§ **Task brief**:
The required output is the line containing "köprübaşı tıkalı gider açma" followed by every later line through the end of the data, all reproduced exactly.
Data records START
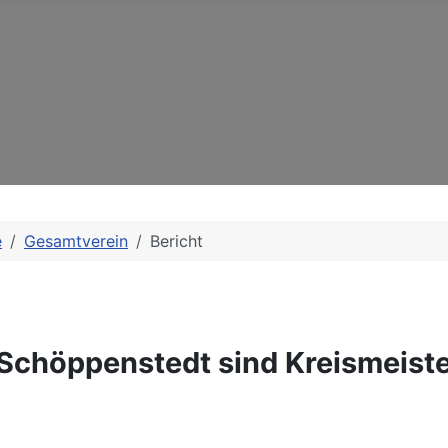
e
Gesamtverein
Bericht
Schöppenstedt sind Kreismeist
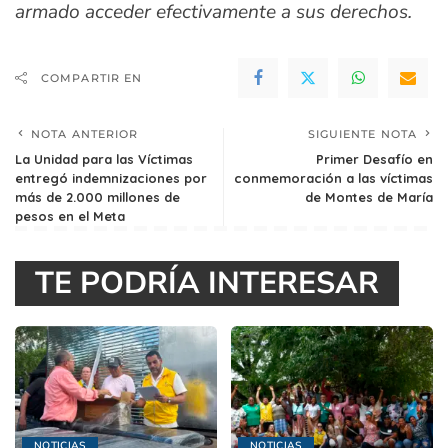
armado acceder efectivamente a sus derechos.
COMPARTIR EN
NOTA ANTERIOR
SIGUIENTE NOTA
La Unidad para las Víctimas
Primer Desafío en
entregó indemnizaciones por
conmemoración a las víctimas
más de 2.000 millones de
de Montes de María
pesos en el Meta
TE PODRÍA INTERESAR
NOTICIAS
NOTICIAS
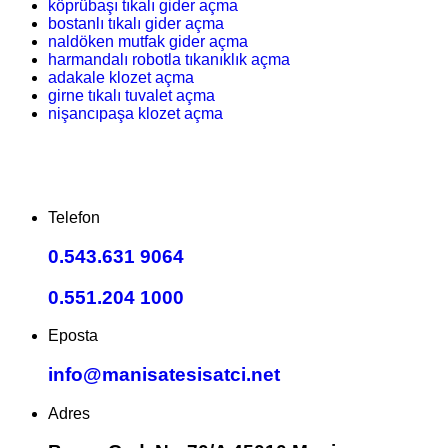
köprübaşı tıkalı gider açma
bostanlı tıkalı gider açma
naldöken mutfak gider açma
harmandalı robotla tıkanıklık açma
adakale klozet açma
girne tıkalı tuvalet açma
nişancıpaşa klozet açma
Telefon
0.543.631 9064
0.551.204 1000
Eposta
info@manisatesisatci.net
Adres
Data records END
§ **Exercise output**:
köprübaşı tıkalı gider açma
bostanlı tıkalı gider açma
naldöken mutfak gider açma
harmandalı robotla tıkanıklık açma
adakale klozet açma
girne tıkalı tuvalet açma
nişancıpaşa klozet açma
Telefon
0.543.631 9064
0.551.204 1000
Eposta
info@manisatesisatci.net
Adres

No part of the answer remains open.